_WORK TASK_: Your answer must be an exact copy of the entries, containing no images.

_GIVEN RECORDS_:
- - - - - - -
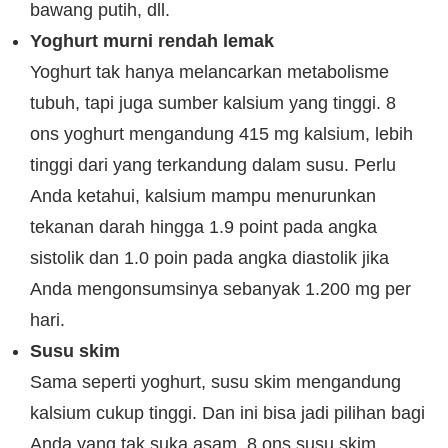
bawang putih, dll.
Yoghurt murni rendah lemak
Yoghurt tak hanya melancarkan metabolisme
tubuh, tapi juga sumber kalsium yang tinggi. 8
ons yoghurt mengandung 415 mg kalsium, lebih
tinggi dari yang terkandung dalam susu. Perlu
Anda ketahui, kalsium mampu menurunkan
tekanan darah hingga 1.9 point pada angka
sistolik dan 1.0 poin pada angka diastolik jika
Anda mengonsumsinya sebanyak 1.200 mg per
hari.
Susu skim
Sama seperti yoghurt, susu skim mengandung
kalsium cukup tinggi. Dan ini bisa jadi pilihan bagi
Anda yang tak suka asam. 8 ons susu skim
- - - - - - -
_EXERCISE RESPONSE_:
bawang putih, dll.
Yoghurt murni rendah lemak
Yoghurt tak hanya melancarkan metabolisme
tubuh, tapi juga sumber kalsium yang tinggi. 8
ons yoghurt mengandung 415 mg kalsium, lebih
tinggi dari yang terkandung dalam susu. Perlu
Anda ketahui, kalsium mampu menurunkan
tekanan darah hingga 1.9 point pada angka
sistolik dan 1.0 poin pada angka diastolik jika
Anda mengonsumsinya sebanyak 1.200 mg per
hari.
Susu skim
Sama seperti yoghurt, susu skim mengandung
kalsium cukup tinggi. Dan ini bisa jadi pilihan bagi
Anda yang tak suka asam. 8 ons susu skim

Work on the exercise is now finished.